▸ **What the task requires**:
Print the data exactly. Omit the pictures.

▸ **Data under study**:
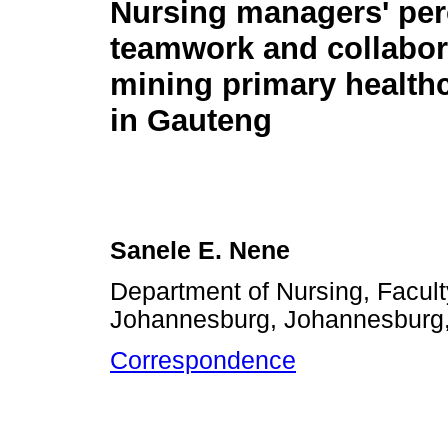
Nursing managers' per
teamwork and collabor
mining primary healthc
in Gauteng
Sanele E. Nene
Department of Nursing, Facult
Johannesburg, Johannesburg,
Correspondence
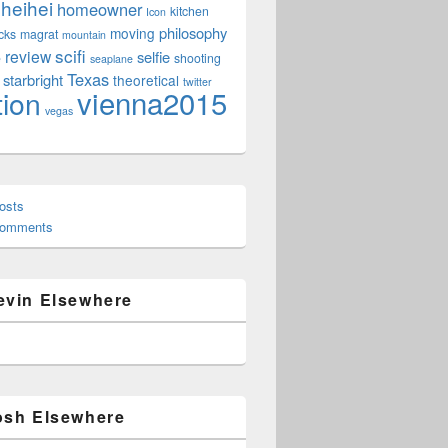
heihei
homeowner
kitchen
Icon
philosophy
moving
cks
magrat
mountain
scifi
review
selfie
e
shooting
seaplane
Texas
starbright
theoretical
twitter
vienna2015
tion
vegas
osts
Comments
evin Elsewhere
osh Elsewhere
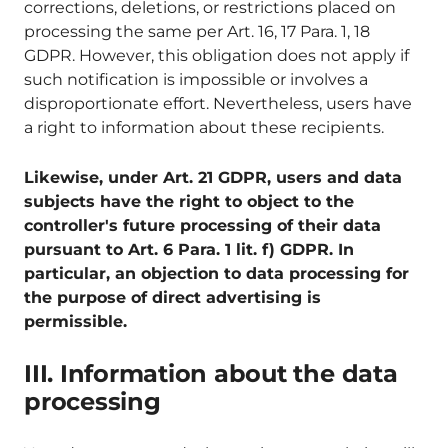
corrections, deletions, or restrictions placed on
processing the same per Art. 16, 17 Para. 1, 18
GDPR. However, this obligation does not apply if
such notification is impossible or involves a
disproportionate effort. Nevertheless, users have
a right to information about these recipients.
Likewise, under Art. 21 GDPR, users and data
subjects have the right to object to the
controller's future processing of their data
pursuant to Art. 6 Para. 1 lit. f) GDPR. In
particular, an objection to data processing for
the purpose of direct advertising is
permissible.
III. Information about the data
processing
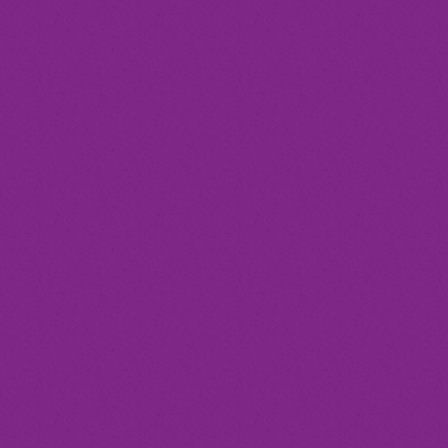
today
Festival
DISCO DELIGHT DANCE
FESTIVAL
location_on
Annapolis
19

▸ **Solution**:
Nursing managers' per
teamwork and collabor
mining primary healthc
in Gauteng
Sanele E. Nene
Department of Nursing, Facult
Johannesburg, Johannesburg,
Correspondence
heihei
homeowner
kitchen
Icon
philosophy
moving
cks
magrat
mountain
scifi
review
selfie
e
shooting
seaplane
Texas
starbright
theoretical
twitter
vienna2015
tion
vegas
osts
Comments
evin Elsewhere
osh Elsewhere
corrections, deletions, or restrictions placed on
processing the same per Art. 16, 17 Para. 1, 18
GDPR. However, this obligation does not apply if
such notification is impossible or involves a
disproportionate effort. Nevertheless, users have
a right to information about these recipients.
Likewise, under Art. 21 GDPR, users and data
subjects have the right to object to the
controller's future processing of their data
pursuant to Art. 6 Para. 1 lit. f) GDPR. In
particular, an objection to data processing for
the purpose of direct advertising is
permissible.
III. Information about the data
processing
today
Festival
DISCO DELIGHT DANCE
FESTIVAL
location_on
Annapolis
19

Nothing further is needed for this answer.